– Tradition And Cont Essay, Research Paper
MACEDONIA – TRADITION AND CONTEMPORANEITY
Numerous books have been written about Macedonia. Collected together in an imaginary world library, they would occupy a space which would be awe-striking in its vastness and one could easily lose one’s way strolling among the shelves, through the dark corridors of this labyrinth.
Macedonian history has been interpreted in multitudinous different ways, from different aspects and viewpoints. It has been usurped, falsified, supplemented and altered. Frequently written by others, it has been adjusted to their interests. Mysterious cartographers and geographers have broadened and narrowed its borders, counted and recounted, wiped off and added place-names, measured and remeasured its mountains and rivers… The individuality of Macedonian culture has been disputed, the Macedonia word has been banned, and in the years of silence and oblivion things were given different names, difficult to pronounce and yet more difficult to remember. Statues of kings and gods have been demolished, old temples have been ruined, church walls have been smeared with thick layers of mortar and new saints have been painted on them. Old manuscripts have been burnt, the records and inscriptions on graves have been erased, entire libraries of books written in a language unintelligible to the conquerors have been destroyed or carried away. In the dizzying depths of this destructive whirl the most significant creative achievements produced during the centuries in these areas have disappeared forever.
Nonetheless, despite all attempts, despite the conquests and centuries-long domination, despite the merciless plundering and destruction, divisions and redivisions, migrations and deportations, and naming and renaming on the long path through time, the Macedonian people has preserved its individuality and the individuality of its culture.
MILLENNIA UNDER EUROPE’S STARRY SKY
Surrounded by high, almost impassable mountains, Macedonia is a closed geographical entity in the heart of the Balkan Peninsula. Insofar as geography has no significance without man, one thing is certain: Macedonian geography, due precisely to the pervasiveness and the identification of man with the land, has turned into a holy thing” (Ante Poposki). Its valleys full of graves and rivers by the banks of which terrifying battles have been waged, lakes with churches and monasteries built around them, mountains with hermits’ caves, gorges where one can still hear the roar of horsemen from far-off countries who departed leaving devastation behind them determine not only the geographical concept of Macedonia but do much more: they denote points where temporal and spatial coordinates meet; toponyms containing within themselves a complex of general and lasting values with the symbolic significance of holy and inalienable places in the collective consciousness even today determine our attitude towards the world. Understood as real or imaginary areas drawn on the topographical map of Macedonian culture, they enable us to comprehend the relations established between History and Geography.

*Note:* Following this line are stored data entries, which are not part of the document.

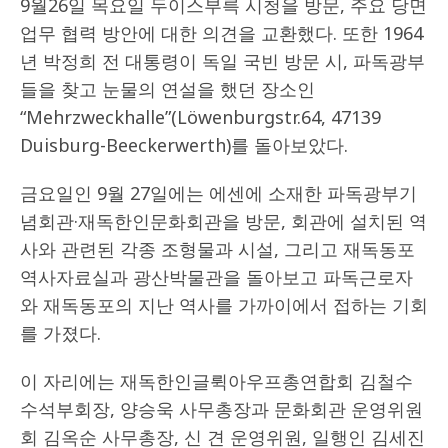
9월26일 목요일 두이스부륵 시청을 방문, 주요 당면
업무 협력 방안에 대한 의견을 교환했다. 또한 1964
년 박정희 전 대통령이 독일 국빈 방문 시, 파독광부
들을 찾고 눈물의 연설을 했던 장소인
“Mehrzweckhalle”(Löwenburgstr.64, 47139
Duisburg-Beeckerwerth)를 돌아보았다.
금요일인 9월 27일에는 에센에 소재한 파독광부기
념회관·재독한인문화회관을 방문, 회관에 설치된 역
사와 관련된 각종 조형물과 시설, 그리고 재독동포
역사자료실과 광산박물관을 돌아보고 파독근로자
와 재독동포의 지난 역사를 가까이에서 접하는 기회
를 가졌다.
이 자리에는 재독한인글뤽아우프총연합회 김철수
수석부회장, 양승욱 사무총장과 문화회관 운영위원
회 김옥순 사무총장, 신 견 운영위원, 일행인 김세진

Macedonia, therefore, exists and endures by the laws of its own historic development and the logic of its relief.
Macedonia is a crossroads where East and West meet, a territory where European and Asian civilisations unite to create new values and an area where great and mighty empires have clashed. Attractive to the conqueror, it has been crossed by foreign armies in their devastating expeditions, but also by the creative routes which carry the contributions of the world’s greatest cultural centres. At the same time it is a place of permanent encounter between the past and the present.
Looking back, the depths of the chasm of our own past open to us, depths in which the world of reality intertwines with the world of fantastic visions.
There is almost no nation towards which destiny has been less favourably disposed than it has been towards the Macedonian. Its past resembles horrifying, spine-chilling night-time stories in which the reflections from the fire flicker and dark shadows of horsemen gallop. Campaigns of conquest, slaughter, mass graves, uprisings and defeats, voices lamenting over the slain, tears that burn the hands like melted wax from the slender candles on the graves – this is the bloody outcome of the Balkan cosmogony.
Balkan historiography is an apologue of endless wars, conquests and conquerors, kings and nobles, conspiracies and murders. What it does not record, what cannot be found in the old manuscripts and parchments, in the documents with blood-red seals, is the constant, unwavering endeavour to endure in the face of conditions undignified for a human being, to leave behind an ineradicable trace in the face of misfortune and suffering.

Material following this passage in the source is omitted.